Dataset entries:
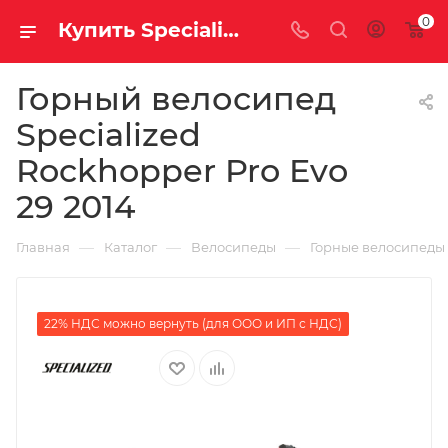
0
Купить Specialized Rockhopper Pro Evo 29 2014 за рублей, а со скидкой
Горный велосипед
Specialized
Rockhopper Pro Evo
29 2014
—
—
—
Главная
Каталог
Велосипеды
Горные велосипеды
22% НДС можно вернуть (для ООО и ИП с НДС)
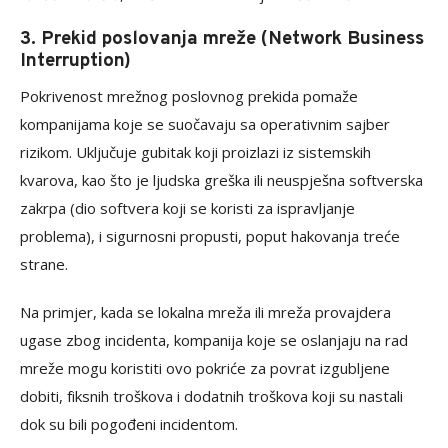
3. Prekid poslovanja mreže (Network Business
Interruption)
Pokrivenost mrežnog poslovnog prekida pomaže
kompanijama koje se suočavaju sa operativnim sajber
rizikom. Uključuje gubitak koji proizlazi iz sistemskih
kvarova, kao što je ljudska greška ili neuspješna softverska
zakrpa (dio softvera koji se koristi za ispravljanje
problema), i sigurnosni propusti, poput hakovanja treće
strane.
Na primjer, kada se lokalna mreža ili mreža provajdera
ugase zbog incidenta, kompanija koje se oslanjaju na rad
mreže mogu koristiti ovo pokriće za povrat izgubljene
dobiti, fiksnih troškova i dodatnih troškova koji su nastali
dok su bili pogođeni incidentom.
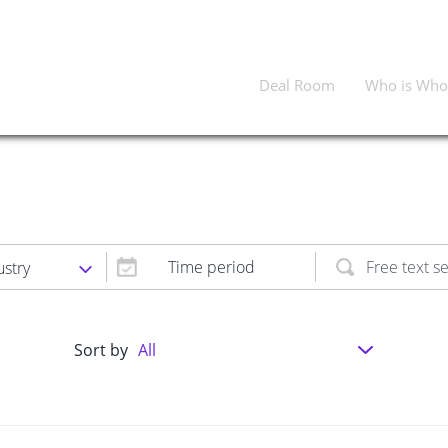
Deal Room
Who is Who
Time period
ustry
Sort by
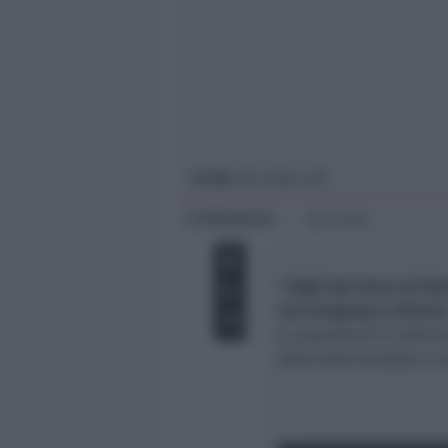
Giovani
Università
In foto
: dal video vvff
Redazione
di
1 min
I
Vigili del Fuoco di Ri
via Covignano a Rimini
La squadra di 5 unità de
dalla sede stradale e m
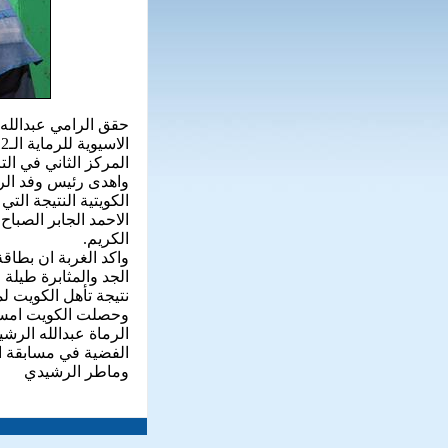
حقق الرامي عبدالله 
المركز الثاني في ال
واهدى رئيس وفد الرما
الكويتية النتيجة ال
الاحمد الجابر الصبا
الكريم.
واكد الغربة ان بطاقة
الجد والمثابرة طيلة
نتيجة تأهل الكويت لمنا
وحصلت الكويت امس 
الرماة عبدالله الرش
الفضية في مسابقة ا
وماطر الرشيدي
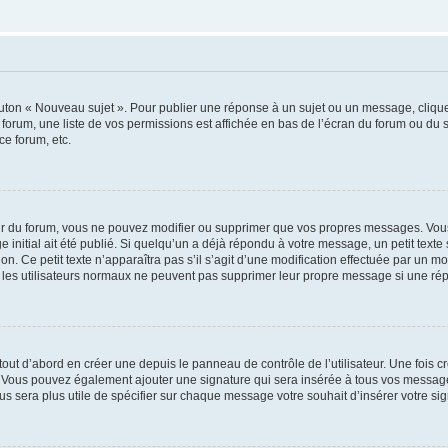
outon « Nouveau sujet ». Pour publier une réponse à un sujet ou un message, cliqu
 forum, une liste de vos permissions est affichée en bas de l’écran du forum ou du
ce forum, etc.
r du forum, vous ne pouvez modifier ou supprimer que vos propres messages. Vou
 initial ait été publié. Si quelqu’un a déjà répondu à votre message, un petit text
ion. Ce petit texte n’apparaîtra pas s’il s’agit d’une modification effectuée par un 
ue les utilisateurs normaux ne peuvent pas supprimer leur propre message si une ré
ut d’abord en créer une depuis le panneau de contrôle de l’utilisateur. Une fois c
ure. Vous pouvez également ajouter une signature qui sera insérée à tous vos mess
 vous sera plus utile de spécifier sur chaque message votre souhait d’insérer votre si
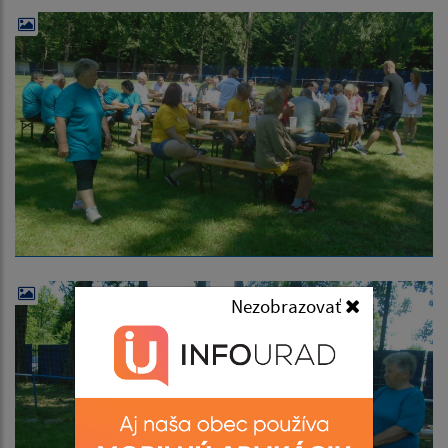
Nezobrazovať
...
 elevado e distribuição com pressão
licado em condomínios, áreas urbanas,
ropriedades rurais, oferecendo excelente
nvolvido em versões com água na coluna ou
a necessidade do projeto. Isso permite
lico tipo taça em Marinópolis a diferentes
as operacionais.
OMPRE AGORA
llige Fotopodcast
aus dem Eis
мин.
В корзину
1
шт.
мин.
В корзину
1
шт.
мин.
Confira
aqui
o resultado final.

## Problem statement
Look for the string "sera" in the entries above. Copy every line that has it.

## Result
ure. Vous pouvez également ajouter une signature qui sera insérée à tous vos mess
 vous sera plus utile de spécifier sur chaque message votre souhait d’insérer votre si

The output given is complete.